When to apply tDCS?

¿Cuándo aplicar tDCS?

Author: Dr. Lucía Del Valle, PhD candidate in Medical Sciences at the University of Chile.

When to stimulate?

Optimal timing for tDCS application: new evidence to decide between before, during, or after

Is it better to stimulate before, during, or after the task?

One of the most common questions when using transcranial direct current stimulation (tDCS) is: when is the best time to apply it?

Although many guidelines suggest doing it before the intervention (offline mode), recent evidence reveals that the answer depends on the type of task one seeks to enhance: cognitive, motor, or psychotherapeutic.

tDCS during cognitive training improves learning

An experimental study conducted on healthy adults compared the use of anodal tDCS in the left dorsolateral prefrontal cortex before and during a working memory task.

The result was clear: stimulation applied during the task (online mode) improved skill acquisition more within the session and the following day, compared to prior stimulation.

This finding suggests that, at least in cognitive domains, the simultaneous activation of specific neural networks during stimulation may be key to enhancing plasticity.

And in motor tasks? No consensus

A cross-over, randomized investigation in healthy adults showed that anodal tDCS applied before motor training increased corticospinal excitability (measured by motor evoked potentials), while stimulation during or after had no such effect.

However, a more recent study with 90 participants compared the three application times (before, during, and after) in a sequential motor task and found no significant difference in motor skill acquisition in tests 1 or 24 hours later.

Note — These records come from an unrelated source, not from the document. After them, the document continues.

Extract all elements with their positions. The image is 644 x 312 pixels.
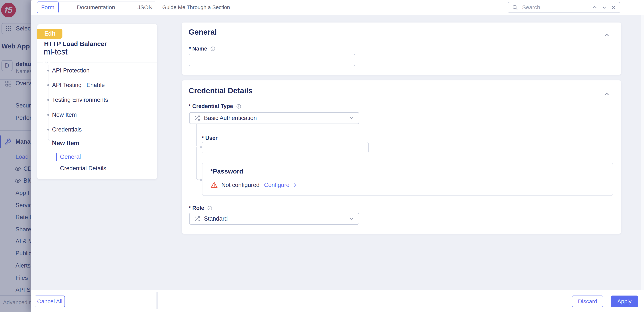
modal-footer: Cancel All Discard Apply: [31, 290, 644, 312]
chevron-down-icon: [349, 116, 354, 121]
search-prev-icon[interactable]: [592, 4, 598, 10]
tree-bullet: [47, 70, 49, 72]
shuffle-icon: [194, 115, 200, 121]
password-status-row: Not configured Configure: [210, 181, 298, 189]
object-type-title: HTTP Load Balancer: [44, 40, 107, 48]
modal-backdrop: [0, 0, 31, 312]
credential-type-label: * Credential Type: [188, 103, 242, 109]
credential-type-select[interactable]: Basic Authentication: [189, 112, 359, 124]
credential-type-value: Basic Authentication: [204, 115, 257, 122]
section-title: Credential Details: [188, 86, 252, 95]
field-label-text: * User: [202, 135, 218, 141]
search-input[interactable]: [522, 4, 584, 11]
tree-item-new-item-expanded[interactable]: New Item: [52, 139, 80, 147]
guide-me-link[interactable]: Guide Me Through a Section: [162, 0, 230, 15]
tree-bullet: [47, 84, 49, 86]
tree-item-testing-environments[interactable]: Testing Environments: [52, 96, 108, 104]
role-value: Standard: [204, 215, 228, 222]
field-label-text: * Name: [188, 46, 207, 52]
form-search: [508, 2, 620, 13]
chevron-right-icon: [292, 182, 298, 188]
chevron-down-icon[interactable]: [43, 60, 50, 65]
configure-password-link[interactable]: Configure: [264, 182, 298, 188]
modal-content: Edit HTTP Load Balancer ml-test API Prot…: [31, 15, 644, 290]
tree-bullet: [47, 114, 49, 116]
screen: f5 Select Web App D defaul Names Overv S…: [0, 0, 644, 312]
search-next-icon[interactable]: [602, 4, 607, 10]
chevron-down-icon: [349, 216, 354, 221]
footer-divider: [156, 292, 158, 309]
collapse-section-button[interactable]: [603, 31, 610, 39]
search-close-icon[interactable]: [611, 5, 616, 10]
info-icon[interactable]: [207, 206, 212, 211]
object-name: ml-test: [44, 47, 68, 56]
general-section: General * Name: [182, 22, 621, 75]
apply-button[interactable]: Apply: [611, 296, 638, 307]
info-icon[interactable]: [210, 46, 216, 52]
tree-bullet: [47, 99, 49, 101]
tree-item-api-testing[interactable]: API Testing : Enable: [52, 81, 105, 89]
view-tabs: Form Documentation JSON: [37, 2, 156, 13]
tab-json[interactable]: JSON: [134, 2, 156, 13]
password-label: *Password: [210, 168, 243, 175]
connector-dot: [200, 179, 202, 181]
tree-divider: [37, 62, 157, 62]
chevron-up-icon: [603, 91, 610, 98]
form-nav-panel: Edit HTTP Load Balancer ml-test API Prot…: [37, 24, 157, 179]
tree-item-general[interactable]: General: [60, 153, 81, 161]
scrollbar-track[interactable]: [641, 15, 644, 290]
tree-active-indicator: [56, 153, 57, 161]
edit-badge: Edit: [37, 29, 62, 38]
role-select[interactable]: Standard: [189, 213, 359, 224]
tree-item-new-item[interactable]: New Item: [52, 111, 77, 119]
collapse-section-button[interactable]: [603, 90, 610, 98]
credential-details-section: Credential Details * Credential Type Bas…: [182, 80, 621, 234]
search-divider: [588, 4, 588, 10]
role-field-label: * Role: [188, 205, 212, 211]
section-title: General: [188, 28, 217, 36]
modal-topbar: Form Documentation JSON Guide Me Through…: [31, 0, 644, 15]
info-icon[interactable]: [236, 104, 242, 109]
discard-button[interactable]: Discard: [572, 296, 603, 307]
tree-item-api-protection[interactable]: API Protection: [52, 66, 90, 75]
name-input[interactable]: [188, 54, 355, 66]
shuffle-icon: [194, 216, 200, 222]
search-icon: [512, 4, 518, 10]
field-connector-line: [196, 148, 201, 180]
tab-documentation[interactable]: Documentation: [58, 2, 134, 13]
tab-form[interactable]: Form: [37, 2, 59, 13]
tree-bullet: [47, 129, 49, 130]
editor-modal: Form Documentation JSON Guide Me Through…: [31, 0, 644, 312]
password-status-text: Not configured: [221, 182, 260, 188]
chevron-up-icon: [603, 32, 610, 38]
name-field-label: * Name: [188, 46, 216, 52]
password-subsection: *Password Not configured Configure: [202, 163, 613, 196]
warning-triangle-icon: [210, 181, 218, 189]
tree-item-credentials[interactable]: Credentials: [52, 126, 82, 134]
field-label-text: * Role: [188, 205, 204, 211]
tree-item-credential-details[interactable]: Credential Details: [60, 164, 106, 172]
field-connector-line: [196, 124, 201, 148]
configure-link-text: Configure: [264, 182, 290, 188]
user-field-label: * User: [202, 135, 218, 141]
user-input[interactable]: [202, 142, 368, 153]
cancel-all-button[interactable]: Cancel All: [34, 296, 65, 307]
field-label-text: * Credential Type: [188, 103, 233, 109]
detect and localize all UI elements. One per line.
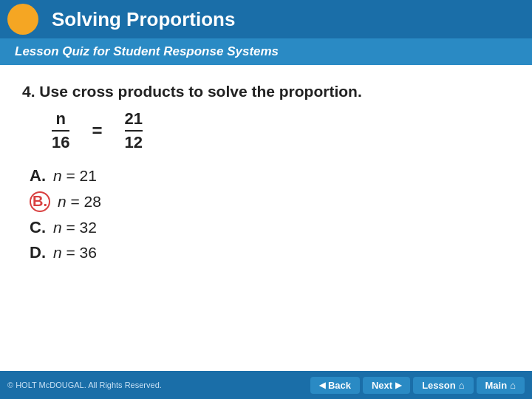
- option-b-letter-circle: B.: [30, 191, 50, 212]
- sub-header-title: Lesson Quiz for Student Response Systems: [15, 44, 279, 59]
- header-title: Solving Proportions: [52, 8, 235, 31]
- equals-sign: =: [92, 120, 102, 141]
- fraction-left-denominator: 16: [52, 132, 69, 152]
- question-text: 4. Use cross products to solve the propo…: [22, 83, 510, 100]
- sub-header: Lesson Quiz for Student Response Systems: [0, 38, 532, 65]
- option-c: C. n = 32: [30, 218, 510, 237]
- footer: © HOLT McDOUGAL. All Rights Reserved. ◀ …: [0, 371, 532, 399]
- fraction-left-numerator: n: [52, 109, 69, 132]
- option-a-letter: A.: [30, 166, 46, 185]
- option-a-text: n = 21: [53, 167, 97, 185]
- fraction-right-numerator: 21: [125, 109, 143, 132]
- option-d-text: n = 36: [53, 244, 97, 262]
- option-d: D. n = 36: [30, 243, 510, 262]
- back-arrow-icon: ◀: [319, 381, 325, 390]
- next-arrow-icon: ▶: [395, 381, 401, 390]
- fraction-right: 21 12: [125, 109, 143, 153]
- lesson-button[interactable]: Lesson ⌂: [413, 377, 473, 394]
- option-c-text: n = 32: [53, 219, 97, 236]
- header: Solving Proportions: [0, 0, 532, 38]
- lesson-label: Lesson: [422, 380, 456, 391]
- home-icon: ⌂: [459, 380, 465, 391]
- back-button[interactable]: ◀ Back: [310, 377, 360, 394]
- next-button[interactable]: Next ▶: [363, 377, 410, 394]
- main-button[interactable]: Main ⌂: [477, 377, 525, 394]
- options-list: A. n = 21 B. n = 28 C. n = 32 D. n = 36: [30, 166, 510, 262]
- option-b-text: n = 28: [58, 193, 101, 211]
- option-d-letter: D.: [30, 243, 46, 262]
- back-label: Back: [328, 380, 351, 391]
- fraction-left: n 16: [52, 109, 69, 153]
- option-c-letter: C.: [30, 218, 46, 237]
- fraction-right-denominator: 12: [125, 132, 143, 152]
- main-content: 4. Use cross products to solve the propo…: [0, 65, 532, 371]
- option-b[interactable]: B. n = 28: [30, 191, 510, 212]
- main-label: Main: [485, 380, 508, 391]
- copyright-text: © HOLT McDOUGAL. All Rights Reserved.: [7, 381, 162, 389]
- proportion-display: n 16 = 21 12: [52, 109, 510, 153]
- content-area: 4. Use cross products to solve the propo…: [0, 65, 532, 270]
- footer-buttons: ◀ Back Next ▶ Lesson ⌂ Main ⌂: [310, 377, 525, 394]
- option-a: A. n = 21: [30, 166, 510, 185]
- main-home-icon: ⌂: [510, 380, 516, 391]
- next-label: Next: [372, 380, 392, 391]
- header-oval-icon: [7, 4, 38, 35]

These data prompt a reconsideration of the usefulness of a single tDCS session as a motor learning enhancer and reinforce the idea that the effect depends on the type of task, the training design, and the number of sessions.

In psychotherapy, stimulation is synchronized with the session

In protocols that combine tDCS with cognitive behavioral therapy, stimulation is usually applied simultaneously with the psychotherapeutic session. The logic is to stimulate precisely when the cognitive circuits to be reinforced are activated. Although the evidence on additional efficacy is still debated, studies agree that this modality is safe, well-tolerated, and feasible.

References

Aust, Sabine, Eva-Lotta Brakemeier, Jan Spies, Ana Lucia Herrera-Melendez, Tim Kaiser,
Andreas Fallgatter, Christian Plewnia, et al. 2022. “Efficacy of Augmentation of
Cognitive Behavioral Therapy with Transcranial Direct Current Stimulation for
Depression: A Randomized Clinical Trial.” JAMA Psychiatry (Chicago, Ill.) 79 (6):
528–37.
Cabral, Maria E., Adriana Baltar, Rebeka Borba, Silvana Galvão, Luciana Santos, Felipe
Fregni, and Kátia Monte-Silva. 2015. “Transcranial Direct Current Stimulation: Before,
During, or after Motor Training?” Neuroreport 26 (11): 618–22.
Kim, Hakjoo, Bradley R. King, Willem B. Verwey, John J. Buchanan, and David L. Wright.
2024. “Timing of Transcranial Direct Current Stimulation at M1 Does Not Affect Motor
Sequence Learning.” Heliyon 10 (4): e25905.
Martin, Donel M., Rose Liu, Angelo Alonzo, Melissa Green, and Colleen K. Loo. 2014. “Use
of Transcranial Direct Current Stimulation (tDCS) to Enhance Cognitive Training: Effect
of Timing of Stimulation.” Experimental Brain Research 232 (10): 3345–51.